ASSIGNMENT. The result should be an exact copy of the data, free of pictures.

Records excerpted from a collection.
■ ■ ■ ■ ■ ■ ■

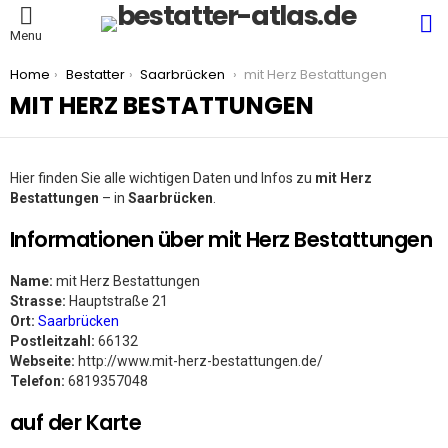
S
Menu
You are here:
Home
Bestatter
Saarbrücken
mit Herz Bestattungen
MIT HERZ BESTATTUNGEN
Hier finden Sie alle wichtigen Daten und Infos zu
mit Herz
Bestattungen
– in
Saarbrücken
.
Informationen über mit Herz Bestattungen
Name:
mit Herz Bestattungen
Strasse:
Hauptstraße 21
Ort:
Saarbrücken
Postleitzahl:
66132
Webseite:
http://www.mit-herz-bestattungen.de/
Telefon:
6819357048
auf der Karte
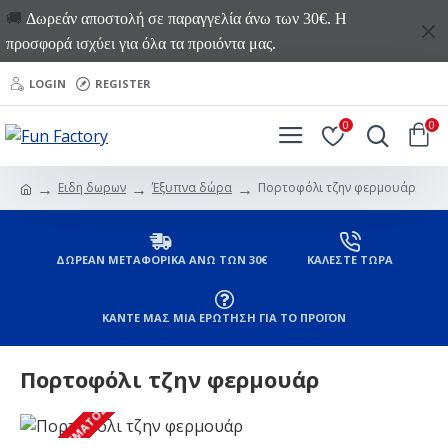
🚚
Δωρεάν αποστολή σε παραγγελία άνω των 30€. Η
προσφορά ισχύει για όλα τα προιόντα μας.
LOGIN
REGISTER
0
0
Ειδη δωρων
Έξυπνα δώρα
Πορτοφόλι τζην φερμουάρ
ΔΩΡΕΑΝ ΜΕΤΑΦΟΡΙΚΑ ΑΝΩ ΤΩΝ 30€
ΚΑΛΕΣΤΕ ΤΩΡΑ
ΚΑΝΤΕ ΜΑΣ ΜΙΑ ΕΡΩΤΗΣΗ ΓΙΑ ΤΟ ΠΡΟΪΟΝ
Πορτοφόλι τζην φερμουάρ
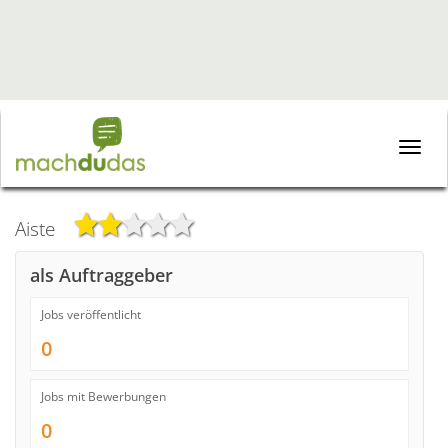
Toggle
naviga
Aiste
als Auftraggeber
Jobs veröffentlicht
0
Jobs mit Bewerbungen
0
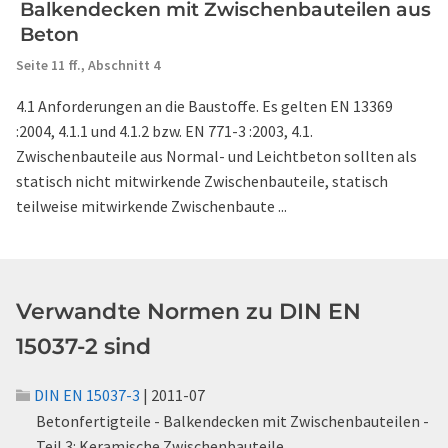
Balkendecken mit Zwischenbauteilen aus
Beton
Seite 11 ff.,
Abschnitt 4
4.1 Anforderungen an die Baustoffe. Es gelten EN 13369
:2004, 4.1.1 und 4.1.2 bzw. EN 771-3 :2003, 4.1.
Zwischenbauteile aus Normal- und Leichtbeton sollten als
statisch nicht mitwirkende Zwischenbauteile, statisch
teilweise mitwirkende Zwischenbaute ...
Verwandte Normen zu DIN EN
15037-2 sind
DIN EN 15037-3
| 2011-07
Betonfertigteile - Balkendecken mit Zwischenbauteilen -
Teil 3: Keramische Zwischenbauteile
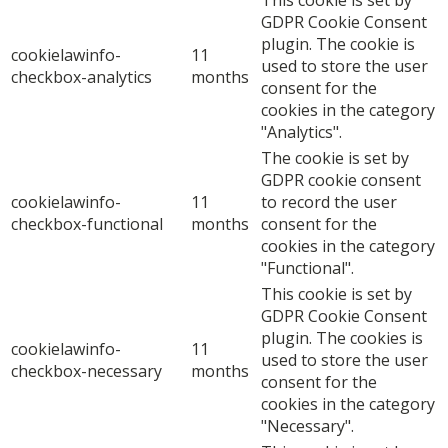
GDPR Cookie Consent
plugin. The cookie is
cookielawinfo-
11
used to store the user
checkbox-analytics
months
consent for the
cookies in the category
"Analytics".
The cookie is set by
GDPR cookie consent
cookielawinfo-
11
to record the user
checkbox-functional
months
consent for the
cookies in the category
"Functional".
This cookie is set by
GDPR Cookie Consent
plugin. The cookies is
cookielawinfo-
11
used to store the user
checkbox-necessary
months
consent for the
cookies in the category
"Necessary".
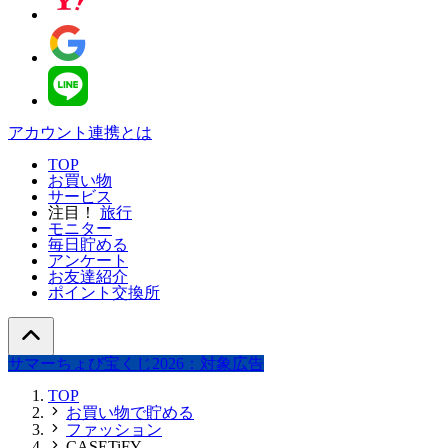
アカウント連携とは
TOP
お買い物
サービス
注目！
旅行
モニター
毎日貯める
アンケート
お友達紹介
ポイント交換所
サマーちょび宝くじ2026：対象広告
TOP
お買い物で貯める
ファッション
CASETiFY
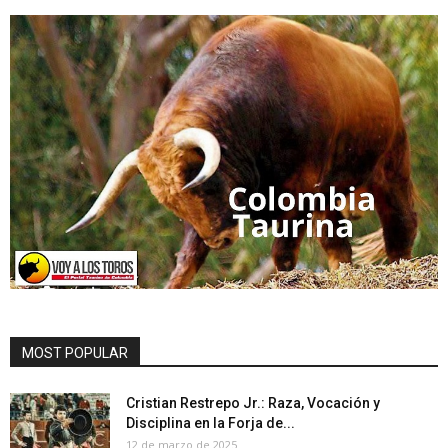
MOST POPULAR
Cristian Restrepo Jr.: Raza, Vocación y
Disciplina en la Forja de...
12 de marzo de 2025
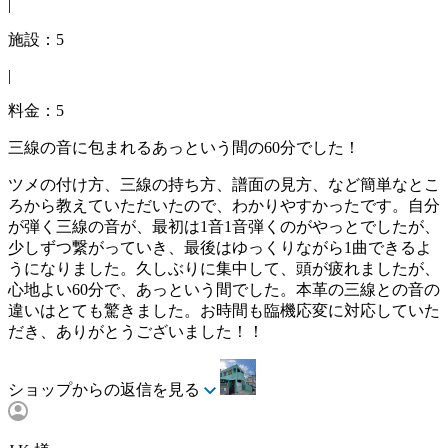
|
施設：5
|
料金：5
三線の音に包まれるあっという間の60分でした！
ツメの付け方、三線の持ち方、譜面の見方、など簡単なとこ
ろから教えていただいたので、わかりやすかったです。自分
が弾く三線の音が、最初は1音1音弾くのがやっとでしたが、
少しずつ繋がっていき、最後はゆっくりながら1曲できるよ
うになりました。久しぶりに集中して、頭が疲れましたが、
心地よい60分で、あっという間でした。本革の三線との音の
違いはとても驚きました。お時間も臨機応変に対応していた
だき、ありがとうございました！！
ショップからの返信を見る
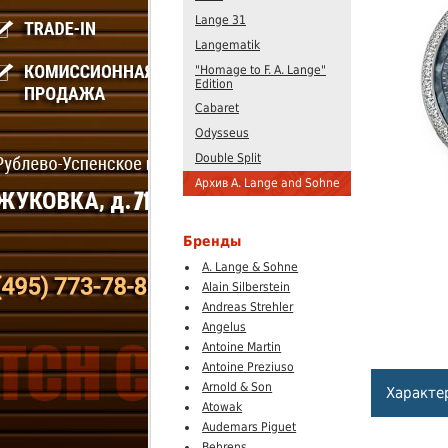
Lange 31
Langematik
"Homage to F. A. Lange"
Edition
Cabaret
Odysseus
Double Split
Архив A. Lange and Sohne
Бренды
A. Lange & Sohne
Alain Silberstein
Andreas Strehler
Angelus
Antoine Martin
Antoine Preziuso
Arnold & Son
Характе
Atowak
Audemars Piguet
Behrens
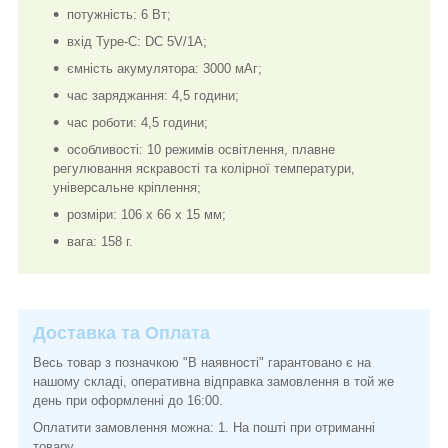
потужність: 6 Вт;
вхід Type-C: DC 5V/1A;
ємність акумулятора: 3000 мАг;
час заряджання: 4,5 години;
час роботи: 4,5 години;
особливості: 10 режимів освітлення, плавне
регулювання яскравості та колірної температури,
універсальне кріплення;
розміри: 106 x 66 x 15 мм;
вага: 158 г.
Доставка та Оплата
Весь товар з позначкою "В наявності" гарантовано є на
нашому складі, оперативна відправка замовлення в той же
день при оформленні до 16:00.
Оплатити замовлення можна: 1. На пошті при отриманні
товару.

■ ■ ■ ■ ■ ■ ■

TASK RESPONSE.
S
Menu
You are here:
Home
Bestatter
Saarbrücken
mit Herz Bestattungen
MIT HERZ BESTATTUNGEN
Hier finden Sie alle wichtigen Daten und Infos zu
mit Herz
Bestattungen
– in
Saarbrücken
.
Informationen über mit Herz Bestattungen
Name:
mit Herz Bestattungen
Strasse:
Hauptstraße 21
Ort:
Saarbrücken
Postleitzahl:
66132
Webseite:
http://www.mit-herz-bestattungen.de/
Telefon:
6819357048
auf der Karte
🚚
Δωρεάν αποστολή σε παραγγελία άνω των 30€. Η
προσφορά ισχύει για όλα τα προιόντα μας.
LOGIN
REGISTER
0
0
Ειδη δωρων
Έξυπνα δώρα
Πορτοφόλι τζην φερμουάρ
ΔΩΡΕΑΝ ΜΕΤΑΦΟΡΙΚΑ ΑΝΩ ΤΩΝ 30€
ΚΑΛΕΣΤΕ ΤΩΡΑ
ΚΑΝΤΕ ΜΑΣ ΜΙΑ ΕΡΩΤΗΣΗ ΓΙΑ ΤΟ ΠΡΟΪΟΝ
Πορτοφόλι τζην φερμουάρ
Toggle
naviga
Aiste
als Auftraggeber
Jobs veröffentlicht
0
Jobs mit Bewerbungen
0
Balkendecken mit Zwischenbauteilen aus
Beton
Seite 11 ff.,
Abschnitt 4
4.1 Anforderungen an die Baustoffe. Es gelten EN 13369
:2004, 4.1.1 und 4.1.2 bzw. EN 771-3 :2003, 4.1.
Zwischenbauteile aus Normal- und Leichtbeton sollten als
statisch nicht mitwirkende Zwischenbauteile, statisch
teilweise mitwirkende Zwischenbaute ...
Verwandte Normen zu DIN EN
15037-2 sind
DIN EN 15037-3
| 2011-07
Betonfertigteile - Balkendecken mit Zwischenbauteilen -
Teil 3: Keramische Zwischenbauteile
GDPR Cookie Consent
plugin. The cookie is
cookielawinfo-
11
used to store the user
checkbox-analytics
months
consent for the
cookies in the category
"Analytics".
The cookie is set by
GDPR cookie consent
cookielawinfo-
11
to record the user
checkbox-functional
months
consent for the
cookies in the category
"Functional".
This cookie is set by
GDPR Cookie Consent
plugin. The cookies is
cookielawinfo-
11
used to store the user
checkbox-necessary
months
consent for the
cookies in the category
"Necessary".
アカウント連携とは
TOP
お買い物
サービス
注目！
旅行
モニター
毎日貯める
アンケート
お友達紹介
ポイント交換所
サマーちょび宝くじ2026：対象広告
TOP
お買い物で貯める
ファッション
CASETiFY
MOST POPULAR
Cristian Restrepo Jr.: Raza, Vocación y
Disciplina en la Forja de...
12 de marzo de 2025
|
施設：5
|
料金：5
三線の音に包まれるあっという間の60分でした！
ツメの付け方、三線の持ち方、譜面の見方、など簡単なとこ
ろから教えていただいたので、わかりやすかったです。自分
が弾く三線の音が、最初は1音1音弾くのがやっとでしたが、
少しずつ繋がっていき、最後はゆっくりながら1曲できるよ
うになりました。久しぶりに集中して、頭が疲れましたが、
心地よい60分で、あっという間でした。本革の三線との音の
違いはとても驚きました。お時間も臨機応変に対応していた
だき、ありがとうございました！！
ショップからの返信を見る
Lange 31
Langematik
"Homage to F. A. Lange"
Edition
Cabaret
Odysseus
Double Split
Архив A. Lange and Sohne
Бренды
A. Lange & Sohne
Alain Silberstein
Andreas Strehler
Angelus
Antoine Martin
Antoine Preziuso
Arnold & Son
Характе
Atowak
Audemars Piguet
Behrens
потужність: 6 Вт;
вхід Type-C: DC 5V/1A;
ємність акумулятора: 3000 мАг;
час заряджання: 4,5 години;
час роботи: 4,5 години;
особливості: 10 режимів освітлення, плавне
регулювання яскравості та колірної температури,
універсальне кріплення;
розміри: 106 x 66 x 15 мм;
вага: 158 г.
Доставка та Оплата
Весь товар з позначкою "В наявності" гарантовано є на
нашому складі, оперативна відправка замовлення в той же
день при оформленні до 16:00.
Оплатити замовлення можна: 1. На пошті при отриманні
товару.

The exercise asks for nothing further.